Pestisit skandalı bir kez daha kanıtlandı. Tarım ve Orman Bakanlığı çiftçiden bihaber. Çiftçiler sorunlarının çözümünü pestisitte arıyor. Hem de bol bol arıyor. AKP iktidarı, burada sermayeye ekonomik bir alan yarattı. Gıda politikaları da bunu destekliyor.
YÜZDE 18’İ DENETLENİYOR
Greenpeace Türkiye, İstanbul’un gelir seviyesi ve yaşam kalitesi yüksek kentleri olan Şişli, Beşiktaş, Kadıköy ve Ataşehir’de semt pazarlarına ve zincir marketlere gitti. 14 farklı taze meyve-sebze grubunu çeşitli noktalardan satın alıp analize gönderdi.
Bu meyve-sebzelerin yüzde 33’ü yasal kalıntı limitini aşıyor. yüzde 61’i, limiti aşmasa da birden çok pestisit içeriyor.
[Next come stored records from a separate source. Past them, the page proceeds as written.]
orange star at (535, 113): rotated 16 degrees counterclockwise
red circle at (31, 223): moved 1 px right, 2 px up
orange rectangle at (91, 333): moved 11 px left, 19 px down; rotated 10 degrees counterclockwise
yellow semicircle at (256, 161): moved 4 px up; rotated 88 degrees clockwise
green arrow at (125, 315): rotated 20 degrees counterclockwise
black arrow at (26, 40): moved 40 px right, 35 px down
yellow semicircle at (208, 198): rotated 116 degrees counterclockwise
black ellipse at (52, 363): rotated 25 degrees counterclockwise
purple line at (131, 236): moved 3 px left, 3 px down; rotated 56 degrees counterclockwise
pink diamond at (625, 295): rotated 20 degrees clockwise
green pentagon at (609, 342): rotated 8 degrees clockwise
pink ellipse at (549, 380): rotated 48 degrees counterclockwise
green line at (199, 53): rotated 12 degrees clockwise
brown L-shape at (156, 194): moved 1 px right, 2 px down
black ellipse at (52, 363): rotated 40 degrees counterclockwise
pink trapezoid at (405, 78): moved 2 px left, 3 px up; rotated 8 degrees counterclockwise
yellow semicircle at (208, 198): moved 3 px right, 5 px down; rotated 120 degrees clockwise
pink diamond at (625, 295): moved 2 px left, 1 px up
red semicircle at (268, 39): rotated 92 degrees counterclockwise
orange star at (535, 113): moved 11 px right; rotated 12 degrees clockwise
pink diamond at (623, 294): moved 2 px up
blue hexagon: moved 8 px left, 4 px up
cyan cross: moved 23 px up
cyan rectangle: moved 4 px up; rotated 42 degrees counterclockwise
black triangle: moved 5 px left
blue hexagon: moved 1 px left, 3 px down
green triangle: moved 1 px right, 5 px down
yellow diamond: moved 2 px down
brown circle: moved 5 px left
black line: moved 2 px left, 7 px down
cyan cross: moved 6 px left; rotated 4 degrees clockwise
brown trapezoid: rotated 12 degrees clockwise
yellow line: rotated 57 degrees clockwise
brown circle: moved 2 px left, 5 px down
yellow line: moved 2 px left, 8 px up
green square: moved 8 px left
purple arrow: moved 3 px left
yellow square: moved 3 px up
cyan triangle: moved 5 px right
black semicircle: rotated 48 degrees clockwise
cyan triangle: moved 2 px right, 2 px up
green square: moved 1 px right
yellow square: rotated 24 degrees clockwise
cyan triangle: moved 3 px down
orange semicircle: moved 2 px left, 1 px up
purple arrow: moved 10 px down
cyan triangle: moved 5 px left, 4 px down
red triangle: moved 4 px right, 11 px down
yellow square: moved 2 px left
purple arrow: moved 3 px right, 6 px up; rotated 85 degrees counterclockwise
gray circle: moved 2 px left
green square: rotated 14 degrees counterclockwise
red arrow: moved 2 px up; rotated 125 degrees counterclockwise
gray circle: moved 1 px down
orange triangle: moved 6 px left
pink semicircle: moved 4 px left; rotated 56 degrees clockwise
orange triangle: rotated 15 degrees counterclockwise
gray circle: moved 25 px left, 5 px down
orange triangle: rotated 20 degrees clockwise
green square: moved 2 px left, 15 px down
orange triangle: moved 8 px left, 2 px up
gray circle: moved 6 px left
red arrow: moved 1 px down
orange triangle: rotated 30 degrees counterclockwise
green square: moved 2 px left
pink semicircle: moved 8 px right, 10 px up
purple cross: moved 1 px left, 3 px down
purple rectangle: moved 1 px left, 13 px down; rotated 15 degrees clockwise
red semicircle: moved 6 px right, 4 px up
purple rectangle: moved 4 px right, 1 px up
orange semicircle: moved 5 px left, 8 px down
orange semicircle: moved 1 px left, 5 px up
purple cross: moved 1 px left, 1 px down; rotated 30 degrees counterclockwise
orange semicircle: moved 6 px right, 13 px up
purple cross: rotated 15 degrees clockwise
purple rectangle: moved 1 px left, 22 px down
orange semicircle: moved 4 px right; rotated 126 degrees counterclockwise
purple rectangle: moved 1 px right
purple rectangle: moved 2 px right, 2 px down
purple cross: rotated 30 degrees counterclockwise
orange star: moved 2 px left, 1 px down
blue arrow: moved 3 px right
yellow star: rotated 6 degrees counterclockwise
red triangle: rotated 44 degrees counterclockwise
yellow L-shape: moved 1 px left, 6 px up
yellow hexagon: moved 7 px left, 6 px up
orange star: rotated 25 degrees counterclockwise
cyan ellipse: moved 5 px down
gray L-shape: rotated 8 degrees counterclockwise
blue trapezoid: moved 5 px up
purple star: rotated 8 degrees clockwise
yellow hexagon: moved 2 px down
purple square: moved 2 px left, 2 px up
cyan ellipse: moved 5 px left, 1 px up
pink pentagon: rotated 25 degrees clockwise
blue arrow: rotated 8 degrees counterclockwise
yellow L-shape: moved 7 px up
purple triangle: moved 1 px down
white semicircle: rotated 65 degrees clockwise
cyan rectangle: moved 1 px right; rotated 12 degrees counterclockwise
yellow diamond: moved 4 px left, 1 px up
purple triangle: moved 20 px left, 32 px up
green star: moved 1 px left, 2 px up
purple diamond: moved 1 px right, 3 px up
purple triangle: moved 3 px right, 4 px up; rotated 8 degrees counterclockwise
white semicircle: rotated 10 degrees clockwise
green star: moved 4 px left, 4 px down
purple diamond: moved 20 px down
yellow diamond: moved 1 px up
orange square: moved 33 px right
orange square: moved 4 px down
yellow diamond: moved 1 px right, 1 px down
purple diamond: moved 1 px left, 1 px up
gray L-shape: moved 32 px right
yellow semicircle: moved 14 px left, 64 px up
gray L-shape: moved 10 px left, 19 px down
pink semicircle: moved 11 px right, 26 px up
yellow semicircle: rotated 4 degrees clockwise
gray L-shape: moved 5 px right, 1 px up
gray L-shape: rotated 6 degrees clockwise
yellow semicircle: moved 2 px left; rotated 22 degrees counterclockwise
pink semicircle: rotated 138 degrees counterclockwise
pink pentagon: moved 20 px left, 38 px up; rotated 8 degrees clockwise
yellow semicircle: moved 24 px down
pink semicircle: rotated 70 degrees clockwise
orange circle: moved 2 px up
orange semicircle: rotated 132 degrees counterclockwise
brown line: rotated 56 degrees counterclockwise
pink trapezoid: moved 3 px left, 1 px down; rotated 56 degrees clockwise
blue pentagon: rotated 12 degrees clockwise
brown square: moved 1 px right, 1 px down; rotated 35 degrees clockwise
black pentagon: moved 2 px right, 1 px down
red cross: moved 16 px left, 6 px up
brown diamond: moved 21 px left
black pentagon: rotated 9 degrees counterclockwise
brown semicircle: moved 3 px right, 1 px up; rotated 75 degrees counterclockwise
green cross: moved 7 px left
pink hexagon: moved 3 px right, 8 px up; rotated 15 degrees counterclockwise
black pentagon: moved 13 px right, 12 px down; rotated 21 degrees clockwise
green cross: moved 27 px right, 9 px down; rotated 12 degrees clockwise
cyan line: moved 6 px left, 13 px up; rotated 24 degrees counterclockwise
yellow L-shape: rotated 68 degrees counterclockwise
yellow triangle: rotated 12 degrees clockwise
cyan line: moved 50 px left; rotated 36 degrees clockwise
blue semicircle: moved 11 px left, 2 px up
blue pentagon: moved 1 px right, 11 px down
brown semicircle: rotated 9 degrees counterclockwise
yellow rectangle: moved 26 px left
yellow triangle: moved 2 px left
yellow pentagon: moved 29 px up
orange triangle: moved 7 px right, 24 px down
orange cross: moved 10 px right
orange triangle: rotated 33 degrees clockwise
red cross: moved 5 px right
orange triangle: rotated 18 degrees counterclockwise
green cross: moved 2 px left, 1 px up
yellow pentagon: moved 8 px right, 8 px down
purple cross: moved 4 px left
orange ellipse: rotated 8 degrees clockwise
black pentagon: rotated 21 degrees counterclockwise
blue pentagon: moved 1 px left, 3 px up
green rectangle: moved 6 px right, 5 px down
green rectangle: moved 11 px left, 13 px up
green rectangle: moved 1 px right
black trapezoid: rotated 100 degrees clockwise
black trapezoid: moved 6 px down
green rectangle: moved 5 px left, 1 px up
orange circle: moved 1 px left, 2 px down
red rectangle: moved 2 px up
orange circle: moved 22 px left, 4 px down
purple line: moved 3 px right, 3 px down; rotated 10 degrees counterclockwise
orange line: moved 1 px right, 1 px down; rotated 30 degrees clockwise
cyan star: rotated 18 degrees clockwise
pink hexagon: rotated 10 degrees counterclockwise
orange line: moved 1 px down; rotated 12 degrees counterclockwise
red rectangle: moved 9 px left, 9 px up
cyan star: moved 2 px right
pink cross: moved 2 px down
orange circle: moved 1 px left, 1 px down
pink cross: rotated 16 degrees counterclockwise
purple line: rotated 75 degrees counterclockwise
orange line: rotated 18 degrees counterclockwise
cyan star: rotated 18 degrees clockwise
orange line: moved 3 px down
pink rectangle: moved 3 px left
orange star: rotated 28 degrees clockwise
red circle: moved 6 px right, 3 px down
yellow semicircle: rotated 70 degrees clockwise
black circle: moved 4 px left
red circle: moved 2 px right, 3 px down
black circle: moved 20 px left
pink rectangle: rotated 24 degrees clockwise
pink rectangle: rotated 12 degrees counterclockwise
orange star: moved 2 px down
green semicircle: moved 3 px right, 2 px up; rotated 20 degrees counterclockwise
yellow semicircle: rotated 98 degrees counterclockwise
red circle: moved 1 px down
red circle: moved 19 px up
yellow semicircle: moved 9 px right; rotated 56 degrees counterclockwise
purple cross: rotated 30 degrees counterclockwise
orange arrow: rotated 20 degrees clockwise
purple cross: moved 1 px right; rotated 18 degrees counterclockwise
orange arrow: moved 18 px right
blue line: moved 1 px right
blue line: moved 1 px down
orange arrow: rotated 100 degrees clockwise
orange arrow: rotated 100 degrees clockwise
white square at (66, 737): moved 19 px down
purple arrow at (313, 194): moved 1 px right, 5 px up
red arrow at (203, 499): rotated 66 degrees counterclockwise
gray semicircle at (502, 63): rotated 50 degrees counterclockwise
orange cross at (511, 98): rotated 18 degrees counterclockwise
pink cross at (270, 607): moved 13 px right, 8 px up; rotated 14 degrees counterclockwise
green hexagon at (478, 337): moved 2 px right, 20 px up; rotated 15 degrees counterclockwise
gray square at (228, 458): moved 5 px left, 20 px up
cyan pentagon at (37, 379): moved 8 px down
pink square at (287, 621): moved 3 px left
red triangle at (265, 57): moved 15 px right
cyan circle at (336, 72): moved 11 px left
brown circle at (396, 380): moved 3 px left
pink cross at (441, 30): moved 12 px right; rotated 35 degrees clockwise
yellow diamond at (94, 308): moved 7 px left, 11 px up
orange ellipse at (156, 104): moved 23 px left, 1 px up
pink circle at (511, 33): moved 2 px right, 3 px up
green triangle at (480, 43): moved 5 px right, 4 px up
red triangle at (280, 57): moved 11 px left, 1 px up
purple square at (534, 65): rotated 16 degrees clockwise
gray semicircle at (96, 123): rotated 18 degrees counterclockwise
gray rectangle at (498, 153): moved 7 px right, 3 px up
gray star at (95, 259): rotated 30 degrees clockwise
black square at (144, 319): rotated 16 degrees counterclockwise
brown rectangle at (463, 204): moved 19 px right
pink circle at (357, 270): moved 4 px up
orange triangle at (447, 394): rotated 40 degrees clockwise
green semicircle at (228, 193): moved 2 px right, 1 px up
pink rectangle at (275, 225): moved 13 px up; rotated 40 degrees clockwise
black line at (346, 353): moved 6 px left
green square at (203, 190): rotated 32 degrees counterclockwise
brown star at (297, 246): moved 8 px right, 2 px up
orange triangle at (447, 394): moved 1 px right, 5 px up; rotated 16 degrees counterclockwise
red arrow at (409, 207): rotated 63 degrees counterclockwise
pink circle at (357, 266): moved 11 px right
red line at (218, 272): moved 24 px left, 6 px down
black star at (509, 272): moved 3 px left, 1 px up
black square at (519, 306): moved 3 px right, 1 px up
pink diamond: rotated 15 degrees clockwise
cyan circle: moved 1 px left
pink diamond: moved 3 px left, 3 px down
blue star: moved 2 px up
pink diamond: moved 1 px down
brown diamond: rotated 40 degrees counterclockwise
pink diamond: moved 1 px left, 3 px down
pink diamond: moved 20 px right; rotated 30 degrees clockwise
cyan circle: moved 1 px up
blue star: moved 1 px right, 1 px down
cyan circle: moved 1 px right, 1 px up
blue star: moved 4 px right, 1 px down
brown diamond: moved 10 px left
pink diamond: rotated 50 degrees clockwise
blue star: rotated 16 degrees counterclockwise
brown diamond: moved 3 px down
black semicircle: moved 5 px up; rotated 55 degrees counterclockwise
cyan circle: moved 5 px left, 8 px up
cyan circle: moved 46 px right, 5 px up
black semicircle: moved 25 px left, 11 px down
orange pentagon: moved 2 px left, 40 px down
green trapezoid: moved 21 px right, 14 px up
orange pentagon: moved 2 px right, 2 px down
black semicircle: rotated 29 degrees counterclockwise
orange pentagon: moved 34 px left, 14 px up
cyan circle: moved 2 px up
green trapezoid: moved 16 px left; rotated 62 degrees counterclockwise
Avrupa’da, taze gıdalarda pestisit kullanılacaksa yalnızca bir tanesine izin veriliyor. Çünkü birden fazla pestisit bir araya geldiğinde oluşan toksik etkileşimler öngörülemiyor. Bu, sınırsız ihtimaller zinciri demek.
Birden fazla pestisit içeren ürünlerin yüzde 15’inde iki, yüzde 18’inde üç, yüzde 8’inde dört, yüzde 6’sında beş, yüzde 4’ünde altı, yüzde 12’sinde ise 7 ila 21 arasında pestisit tespit edildi. Bu ürünlerin yüzde 43’ünde PFAS (perflorlu ve poliflorlu alkil maddeler) içeren pestisitler vardı. PFAS maddeleri, insan vücudunda biriken, son derece kalıcı, toksik kimyasallar olarak biliniyor. Karaciğer hasarı, tiroid ve metabolizma bozuklukları, obezite, üreme sorunları ve kansere yol açıyorlar. 128 PFAS içeren pestisitten 75’inin Türkiye’de kullanım izni bulunuyor.
ALGI OPERASYONU BAŞLADI
Pestisit krizi gündeme oturunca Tarım ve Orman Bakanı kanal kanal gezmeye başladı. Anadolu Ajansı, infografiklerle algı yaratmaya kalktı. Söyledikleri tek şey şuydu: Yılda ortalama 4.6 milyon ton taze meyve-sebze ihraç ediliyor ve pestisitlere yönelik yılda 4.576 denetim yapılıyor. Ancak bu rakamlar sadece ihraç edilen ürünler için geçerli.
İhraç edilmeyen ürünlerde durum çok daha vahim. Tarım ve Orman Bakanlığı, yurt içinde tüketilen taze meyve-sebzelerin sadece yüzde 0.18’ini denetleyebiliyor.
BAKANLIK TARLADAKİ GERÇEKLERDEN HABERSİZ
Bütünşehir Yasası’yla birlikte köyler idari yapılarını kaybetti, mahalleye dönüştürüldü. Köydeki idari yapılar kent merkezine taşındı. Kadrolar daraldı, kamu personeline yük bindirildi. Çiftçiler, Tarım ve Orman Bakanlığı’na ulaşamaz hâle geldi. Bakanlık mühendisleri sahada değil. Çiftçiler de pestisit satan sermayenin eline düştü.
Tarım ve Orman Bakanlığı’nın pestisit izleme-kontrol sistemleri yetersiz. Kim ne ekiyor, bilmiyorlar. Bugün planlı tarım yapıyoruz diyen bürokrat gerçeği söylemiyor. Ekili tarlalardaki zararlıları tespit edemiyorlar. Zaten tarlaya da gitmiyorlar. Çiftçiler, satın aldığı pestisitleri bol bol kullanıyor. Kullandıkça sermaye daha da çok satıyor, daha çok kazanıyor.
ZEHİRLİ GIDA, ZEHİRLİ SİYASETİN ÜRÜNÜ
Avrupa Birliği, pestisitleri yasakladığında üye ülkeler hızlıca uygulamaya geçiyor. AKP iktidarı ise bu tavsiyeleri en son uygulayan iktidar oluyor. Avrupa’dan çekilen pestisitler Türkiye’ye geliyor, toptan ucuza satılıyor. Avrupa hem satışını hem kullanımını yasaklarken, bizde sadece satış yasaklanıyor. Satıştan sonra yasak da edilse, bu pestisitler tarlalarda kullanılmaya devam ediyor.
AKP’nin yarattığı bu gıda ekonomisi ve yürüttüğü gıda politikaları, hepimizi yavaş yavaş zehirliyor.